Tit for tat: with visa curbs, India may restrict royalty payouts
22 Apr 2017
India will consider limiting royalty and technical fees to foreign companies if the country's services sector is hit by new immigration laws being pushed in the West. Officials said the commerce ministry was preparing a note on possible actions if trading partners took steps to reduce Indian services exports through visa curbs, The Telegraph reports.
While the US is reviewing the H-1B visa process, Australia and the UK have already taken steps to curb visas to Indians.
In Washington on Friday, finance minister Arun Jaitley took up the proposed curbs on H-1B visas by the Trump administration at a meeting with US commerce secretary Wilbur Ross.
Officials said over the last decade there had been a surge in the outgo of royalty and technical fees, especially after the government lifted the caps on royalty pay-outs in 2009.

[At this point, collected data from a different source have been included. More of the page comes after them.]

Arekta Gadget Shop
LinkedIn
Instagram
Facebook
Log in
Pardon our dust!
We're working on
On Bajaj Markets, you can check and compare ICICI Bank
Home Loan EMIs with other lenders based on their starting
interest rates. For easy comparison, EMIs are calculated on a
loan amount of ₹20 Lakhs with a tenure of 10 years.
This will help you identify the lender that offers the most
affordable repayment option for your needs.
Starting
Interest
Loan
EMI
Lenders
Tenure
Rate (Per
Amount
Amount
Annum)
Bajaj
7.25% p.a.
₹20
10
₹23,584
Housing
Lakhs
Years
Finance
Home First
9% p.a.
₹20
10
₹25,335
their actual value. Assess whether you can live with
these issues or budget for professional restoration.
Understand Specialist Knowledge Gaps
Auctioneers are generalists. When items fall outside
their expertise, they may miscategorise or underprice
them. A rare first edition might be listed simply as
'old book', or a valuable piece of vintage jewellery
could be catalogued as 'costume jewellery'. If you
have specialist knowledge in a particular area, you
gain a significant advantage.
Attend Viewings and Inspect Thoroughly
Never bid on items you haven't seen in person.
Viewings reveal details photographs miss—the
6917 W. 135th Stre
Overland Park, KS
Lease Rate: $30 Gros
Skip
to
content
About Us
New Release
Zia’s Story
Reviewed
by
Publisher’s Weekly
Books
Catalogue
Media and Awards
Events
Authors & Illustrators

Till 2009, there was a royalty cap of 8 per cent on exports and 5 per cent on domestic sales and a cap on fees or royalty paid for using trademarks of 2 per cent on exports and 1 per cent on domestic sales.
The government had removed the caps since then and theoretically a firm can now repatriate any amount as royalty.

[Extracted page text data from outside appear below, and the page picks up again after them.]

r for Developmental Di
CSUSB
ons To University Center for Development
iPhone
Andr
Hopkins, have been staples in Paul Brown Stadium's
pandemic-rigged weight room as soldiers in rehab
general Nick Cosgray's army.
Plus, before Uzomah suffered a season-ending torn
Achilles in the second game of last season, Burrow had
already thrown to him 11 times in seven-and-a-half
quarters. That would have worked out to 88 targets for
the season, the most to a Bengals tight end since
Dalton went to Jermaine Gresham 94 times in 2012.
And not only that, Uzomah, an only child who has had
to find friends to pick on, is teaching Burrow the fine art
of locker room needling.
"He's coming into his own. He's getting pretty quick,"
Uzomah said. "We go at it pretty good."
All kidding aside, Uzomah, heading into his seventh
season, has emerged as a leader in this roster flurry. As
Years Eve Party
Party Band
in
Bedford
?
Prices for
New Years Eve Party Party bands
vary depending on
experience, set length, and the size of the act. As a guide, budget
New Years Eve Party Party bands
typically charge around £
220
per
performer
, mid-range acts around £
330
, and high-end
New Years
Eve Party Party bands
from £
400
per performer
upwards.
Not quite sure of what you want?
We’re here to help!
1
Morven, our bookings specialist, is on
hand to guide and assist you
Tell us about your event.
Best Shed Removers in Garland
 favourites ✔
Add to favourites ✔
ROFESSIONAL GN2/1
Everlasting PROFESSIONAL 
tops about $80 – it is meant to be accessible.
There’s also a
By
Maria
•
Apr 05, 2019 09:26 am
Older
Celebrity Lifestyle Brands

Studies show that in 2012-13, some 71 MNCs earned a combined Rs4,838 crore from their Indian subsidiaries as royalty and technical fees. Their total dividend income was lower at Rs4,529 crore.
For example, the royalty paid out by Maruti Suzuki India to its Japanese parent has nearly tripled from 13 per cent in 2005-06 to 36 per cent of profits before tax in 2014-15, according to research firm IiAS.
The department of industrial policy and promotion is now planning to put a lid on such royalty payments.
The measures being planned include making such payments non-tax-deductible, particularly for royalties on trademarks and brands; linking payments to new research inputs from the foreign parent; and regulating the amount that can be paid to a related company by simply placing a cap in percentage terms of gross sales.
''The finance ministry is against the last – that is a percentage cap - as they say this affects transfer of new technology. Other innovative ways are being considered,'' officials said.
Jaitley meets Ross
Officials also said that Jaitley's meeting with Ross, billed as the first cabinet level interaction between the two countries, comes in the wake of a meeting between Prime Minister Narendra Modi and US National Security Adviser Lt Gen H R McMaster on defence ties between the two countries.
While Jaitley made out a case for Indian IT firms being allowed their normal quota of temporary work visas for software engineers, Ross tried to address concerns by pointing out that the US had merely started a process of reviewing the visa category and no decisions on curbs had been taken.
Jaitley outlined the significant contributions the skilled Indian professionals have made to the US economy and expressed hope that the US administration will take this aspect into consideration while taking any decision.
Ross is understood to have said that whatever the outcome of the review process, the Trump administration's objective is to have a merit-based immigration policy that gives preference to highly-skilled professionals.
The executive order signed by Trump earlier this week calls for a review of H-1B visas by the departments of state, labour, homeland security and justice.
The H-1B visa is a non-immigrant visa that allows US companies to employ foreign workers in speciality fields. Indian technology companies depend on it to hire tens of thousands of employees each year for their US operations.
The US market accounts for about 60 per cent of the revenue of the Indian IT industry.